(Collected data entries)

=====

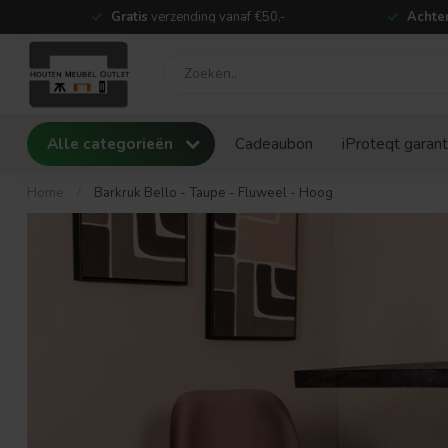
Gratis
verzending vanaf €50,-
Achter
Alle categorieën
Cadeaubon
iProteqt garant
Home
/
Barkruk Bello - Taupe - Fluweel - Hoog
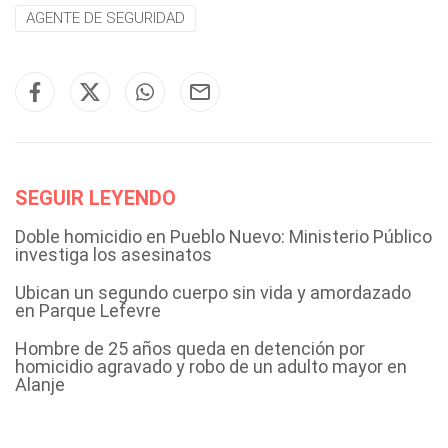
AGENTE DE SEGURIDAD
SEGUIR LEYENDO
Doble homicidio en Pueblo Nuevo: Ministerio Público
investiga los asesinatos
Ubican un segundo cuerpo sin vida y amordazado
en Parque Lefevre
Hombre de 25 años queda en detención por
homicidio agravado y robo de un adulto mayor en
Alanje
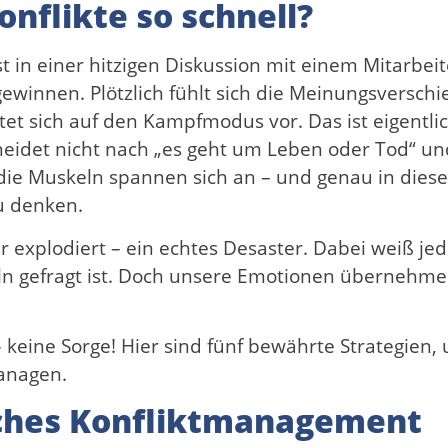
nflikte so schnell?
ist in einer hitzigen Diskussion mit einem Mitarbei
winnen. Plötzlich fühlt sich die Meinungsverschi
t sich auf den Kampfmodus vor. Das ist eigentlic
eidet nicht nach „es geht um Leben oder Tod“ und
, die Muskeln spannen sich an – und genau in die
zu denken.
r explodiert – ein echtes Desaster. Dabei weiß jed
n gefragt ist. Doch unsere Emotionen übernehm
 keine Sorge! Hier sind fünf bewährte Strategien,
anagen.
eiches Konfliktmanagement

=====

■ Instructions for the task
Please give the entries again word for word, without any pictures.

■ Reply to the exercise
Gratis
verzending vanaf €50,-
Achter
Alle categorieën
Cadeaubon
iProteqt garant
Home
/
Barkruk Bello - Taupe - Fluweel - Hoog
AGENTE DE SEGURIDAD
SEGUIR LEYENDO
Doble homicidio en Pueblo Nuevo: Ministerio Público
investiga los asesinatos
Ubican un segundo cuerpo sin vida y amordazado
en Parque Lefevre
Hombre de 25 años queda en detención por
homicidio agravado y robo de un adulto mayor en
Alanje
nflikte so schnell?
ist in einer hitzigen Diskussion mit einem Mitarbei
winnen. Plötzlich fühlt sich die Meinungsverschi
t sich auf den Kampfmodus vor. Das ist eigentlic
eidet nicht nach „es geht um Leben oder Tod“ und
, die Muskeln spannen sich an – und genau in die
zu denken.
r explodiert – ein echtes Desaster. Dabei weiß jed
n gefragt ist. Doch unsere Emotionen übernehm
 keine Sorge! Hier sind fünf bewährte Strategien,
anagen.
eiches Konfliktmanagement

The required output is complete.